La Face B : Hello Romain, comment ça va?

Lenparrot : Hmm, ça va. Ça va. J’essaie de me maintenir un peu occupé, on va dire. De façon à peut être pas trop subir ce qui se passe. Je pense que l’avantage presque, c’est d’avoir décidé de décaler la sortie du disque. Même si il sort alors qu’on est de nouveau confiné, je crois que j’ai déjà vécu le contre coup de cette situation là.

Rétrospectivement, ça a été vraiment difficile moralement au printemps, d’être sur les starting blocks d’un disque qui a mis autant de temps à être confectionné. J’ai vraiment morflé il y a 6 mois. J’étais hyper stressé à l’idée de savoir comment ces nouvelles chansons allaient être accueillies. Pour rappel, Freddie est sorti le 11 mars et quelques jours après on était confiné. Donc, on avait des dates pour commencer à préparer le live avec les garçons, Pierre et Antonin.

Il a été hyper bien accueilli ce titre en plus, donc c’était d’autant plus frustrant de voir cet accueil chaleureux et que tout se pétait la gueule. Je digresse un peu mais ouais ça va, je suis content qu’il soit sorti et je tache de maintenir la promotion aussi longtemps que possible. Donc te voir et discuter ça me rend plutôt heureux.

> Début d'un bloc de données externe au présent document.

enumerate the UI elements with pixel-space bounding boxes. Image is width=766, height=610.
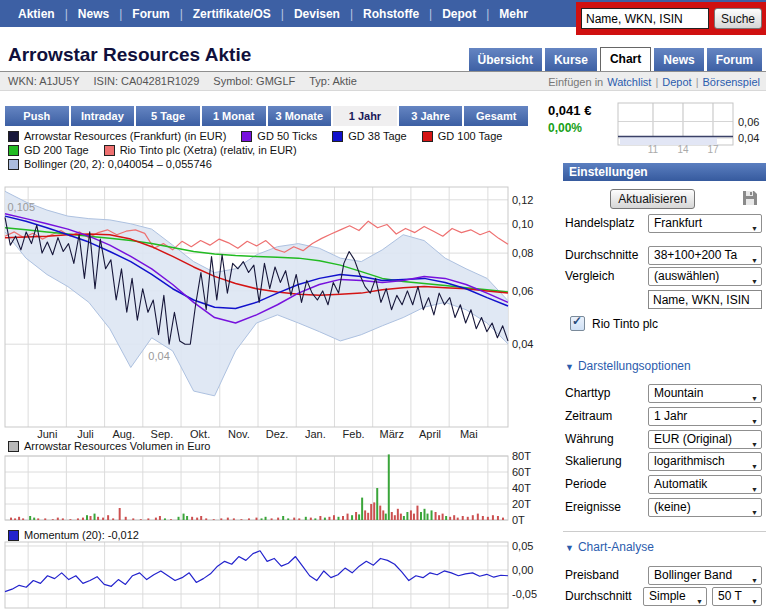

On essaye de trouver à droite à gauche des sources de réjouissance, sinon c’est juste morne.

LFB : Finalement avec le décalage de la sortie, c’est presque un hasard mais Another Short Album About Love sort quasiment trois ans jour pour jour après And Then He.

Je me demandais comment tu voyais et ce que tu retenais de ce chemin parcouru de trois ans ?

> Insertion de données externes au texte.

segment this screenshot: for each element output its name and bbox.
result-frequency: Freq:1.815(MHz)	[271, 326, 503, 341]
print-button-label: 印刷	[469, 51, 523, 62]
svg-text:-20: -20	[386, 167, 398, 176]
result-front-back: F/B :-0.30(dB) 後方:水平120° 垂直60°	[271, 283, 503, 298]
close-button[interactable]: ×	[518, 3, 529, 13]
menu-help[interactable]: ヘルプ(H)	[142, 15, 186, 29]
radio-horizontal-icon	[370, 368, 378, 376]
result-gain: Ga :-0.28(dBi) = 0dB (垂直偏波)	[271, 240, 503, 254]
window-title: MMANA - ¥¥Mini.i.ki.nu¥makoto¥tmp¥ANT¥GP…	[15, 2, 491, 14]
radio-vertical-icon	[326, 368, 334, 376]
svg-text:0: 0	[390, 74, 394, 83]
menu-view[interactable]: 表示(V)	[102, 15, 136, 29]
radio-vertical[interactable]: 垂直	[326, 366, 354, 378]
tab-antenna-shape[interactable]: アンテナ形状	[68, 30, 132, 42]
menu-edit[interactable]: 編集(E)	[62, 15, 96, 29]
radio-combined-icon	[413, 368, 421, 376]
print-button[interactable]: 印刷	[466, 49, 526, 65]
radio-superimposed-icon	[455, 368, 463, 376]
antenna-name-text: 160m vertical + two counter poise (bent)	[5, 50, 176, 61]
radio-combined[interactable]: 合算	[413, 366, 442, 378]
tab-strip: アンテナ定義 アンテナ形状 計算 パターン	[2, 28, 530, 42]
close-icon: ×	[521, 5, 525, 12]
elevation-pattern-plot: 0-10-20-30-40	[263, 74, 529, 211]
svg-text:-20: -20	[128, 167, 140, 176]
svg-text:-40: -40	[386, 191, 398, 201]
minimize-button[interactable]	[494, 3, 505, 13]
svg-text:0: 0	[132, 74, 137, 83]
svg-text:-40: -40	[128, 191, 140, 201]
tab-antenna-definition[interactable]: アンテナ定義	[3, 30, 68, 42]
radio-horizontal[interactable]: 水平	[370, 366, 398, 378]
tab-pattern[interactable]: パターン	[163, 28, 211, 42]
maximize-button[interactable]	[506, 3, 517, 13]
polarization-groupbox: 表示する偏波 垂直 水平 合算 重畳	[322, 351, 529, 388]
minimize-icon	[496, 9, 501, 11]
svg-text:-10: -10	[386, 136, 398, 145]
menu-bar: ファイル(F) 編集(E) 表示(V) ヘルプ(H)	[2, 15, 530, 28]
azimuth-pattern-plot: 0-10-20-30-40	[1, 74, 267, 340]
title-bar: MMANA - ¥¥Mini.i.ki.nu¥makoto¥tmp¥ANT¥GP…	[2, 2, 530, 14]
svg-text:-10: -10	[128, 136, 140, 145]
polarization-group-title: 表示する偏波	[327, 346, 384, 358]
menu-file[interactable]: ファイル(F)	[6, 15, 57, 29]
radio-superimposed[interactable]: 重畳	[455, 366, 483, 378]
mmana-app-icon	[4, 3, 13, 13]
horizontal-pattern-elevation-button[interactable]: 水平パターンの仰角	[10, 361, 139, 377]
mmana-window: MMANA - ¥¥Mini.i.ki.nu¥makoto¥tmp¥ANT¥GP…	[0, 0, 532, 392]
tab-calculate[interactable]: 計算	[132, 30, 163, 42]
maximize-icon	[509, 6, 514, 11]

Lenparrot : J’en retiens que finalement ce disque synthétise pas mal la transition qui a opéré. Il raconte un peu les phases successives qui ont été provoquées par And Then He, qui appelaient peut être à aller ailleurs.

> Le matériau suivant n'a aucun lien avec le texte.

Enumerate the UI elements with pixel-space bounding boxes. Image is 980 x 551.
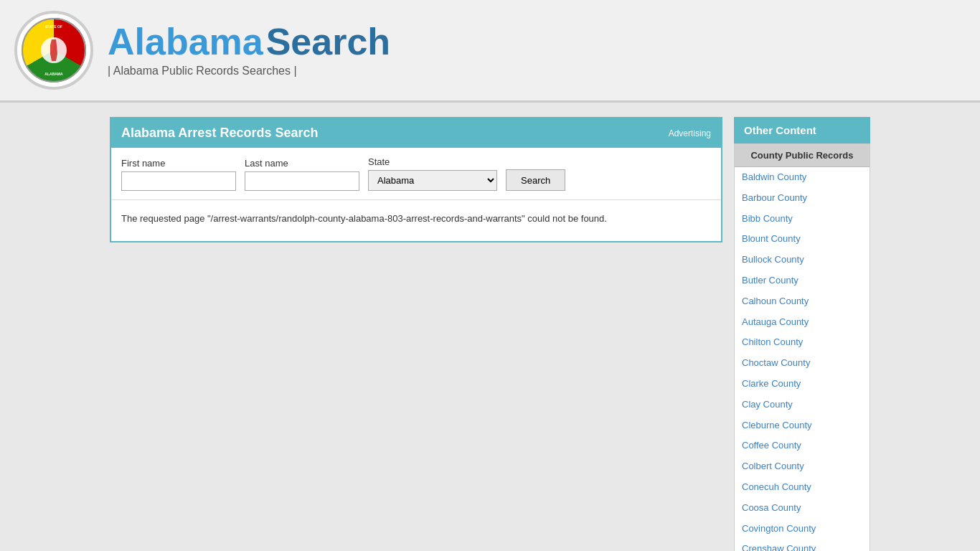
seal-svg: STATE OF ALABAMA: [22, 18, 86, 83]
search-title: Alabama Arrest Records Search: [121, 126, 318, 141]
main-content: Alabama Arrest Records Search Advertisin…: [95, 117, 885, 551]
error-message: The requested page "/arrest-warrants/ran…: [111, 199, 721, 241]
svg-text:ALABAMA: ALABAMA: [44, 72, 63, 76]
county-link[interactable]: Clarke County: [735, 374, 870, 395]
site-subtitle: | Alabama Public Records Searches |: [108, 65, 390, 77]
state-select[interactable]: Alabama: [368, 170, 497, 191]
county-link[interactable]: Baldwin County: [735, 167, 870, 188]
site-title-block: Alabama Search | Alabama Public Records …: [108, 23, 390, 77]
last-name-input[interactable]: [245, 171, 359, 191]
first-name-label: First name: [121, 158, 236, 169]
title-search: Search: [266, 21, 390, 62]
state-seal: STATE OF ALABAMA: [14, 11, 93, 90]
county-link[interactable]: Cleburne County: [735, 415, 870, 436]
county-link[interactable]: Calhoun County: [735, 291, 870, 312]
county-link[interactable]: Colbert County: [735, 456, 870, 477]
site-header: STATE OF ALABAMA Alabama Search | Alabam…: [0, 0, 980, 103]
first-name-input[interactable]: [121, 171, 236, 191]
first-name-group: First name: [121, 158, 236, 191]
svg-text:STATE OF: STATE OF: [45, 24, 62, 29]
county-link[interactable]: Crenshaw County: [735, 539, 870, 551]
county-link[interactable]: Coffee County: [735, 435, 870, 456]
county-link[interactable]: Autauga County: [735, 312, 870, 333]
search-fields: First name Last name State Alabama Searc…: [111, 148, 721, 199]
search-panel: Alabama Arrest Records Search Advertisin…: [110, 117, 722, 551]
title-alabama: Alabama: [108, 21, 263, 62]
county-link[interactable]: Conecuh County: [735, 477, 870, 498]
county-link[interactable]: Coosa County: [735, 498, 870, 519]
state-group: State Alabama: [368, 156, 497, 191]
other-content-header: Other Content: [734, 117, 870, 143]
search-box: Alabama Arrest Records Search Advertisin…: [110, 117, 722, 242]
last-name-group: Last name: [245, 158, 359, 191]
advertising-label: Advertising: [669, 128, 711, 138]
county-link[interactable]: Butler County: [735, 270, 870, 291]
county-link[interactable]: Bibb County: [735, 209, 870, 230]
sidebar: Other Content County Public Records Bald…: [734, 117, 870, 551]
county-link[interactable]: Barbour County: [735, 188, 870, 209]
county-records-header: County Public Records: [735, 144, 870, 167]
county-list: County Public Records Baldwin CountyBarb…: [734, 143, 870, 551]
search-button[interactable]: Search: [506, 169, 565, 191]
county-link[interactable]: Choctaw County: [735, 353, 870, 374]
county-link[interactable]: Chilton County: [735, 332, 870, 353]
county-link[interactable]: Bullock County: [735, 250, 870, 270]
seal-inner: STATE OF ALABAMA: [22, 18, 86, 83]
search-header: Alabama Arrest Records Search Advertisin…: [111, 118, 721, 148]
state-label: State: [368, 156, 497, 167]
county-link[interactable]: Blount County: [735, 229, 870, 250]
last-name-label: Last name: [245, 158, 359, 169]
county-link[interactable]: Covington County: [735, 519, 870, 540]
county-link[interactable]: Clay County: [735, 395, 870, 415]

Je suis sorti de la tournée d’And Then He hyper rincé et assez malheureux en fait. Ça avait été tellement conséquent, j’y avais mis tellement d’émotions et d’attentes dans ce disque qu’il aurait pu se passer n’importe quoi, de toute manière il y aurait eu ce contre coup.

C’est un premier disque tellement personnel et cathartique. J’ai eu cette phase avant même que la tournée soit terminée, quand ça a commencé un peu à se calmer, après le Coconut Festival 2018. C’est le festival de l’amour, c’était avec tous les copains, c’était idyllique et trop beau.. Je suis rentré à Nantes et j’ai eu un tunnel de plusieurs mois, pas simple du tout. C’était un moment où Raphaël (D’Hervez producteur et fondateur de Futur Records ndlr) était en tournée avec Pongo, ç’a mis une grosse pause à l’enregistrement donc j’étais malheureux. Ce qui m’a permis de rebondir, c’est l’écriture de Freddie, qui raconte un peu ce truc là. Sortir de cet état en le racontant. Freddie, c’est une sorte d’ange gardien au moment où je buvais beaucoup trop, où je buvais triste. C’est l’image dégueulasse que j’ai de moi à être au comptoir. Tout ça pour ça.

C’est tellement fugace, tu passes un temps incroyable à faire un truc qui te semble en valoir la peine… Je pense que c’est pour ça que je fais attention en ce moment. Typiquement avec le fait de ne pas pouvoir jouer ou faire de la promo, j’essaie de ne pas revivre ce truc là.

Durant ces trois dernières années, il y eut la tournée d’And Then Hepuis son contre-coup, qui mena doucement à l’écriture de son successeur. Je n’avais pas la force ni les moyens de repartir avec une équipe aussi fournie. C’était particulièrement bienvenu de revenir auprès de Raphaël et Antonin – deux personnes qui me connaissent le mieux autant artistiquement qu’émotionnellement. Je savais qu’il n’y avait aucune difficulté à ce qu’ils puissent jouer et comprendre ces morceaux.

LFB : J’ai l’impression que ton nouvel album est un retour aux sources. Moi la façon dont je le vois, c’est qu’And Then He était un album cérébral alors que j’ai l’impression que celui-là c’est un album de tripes, beaucoup plus spontané.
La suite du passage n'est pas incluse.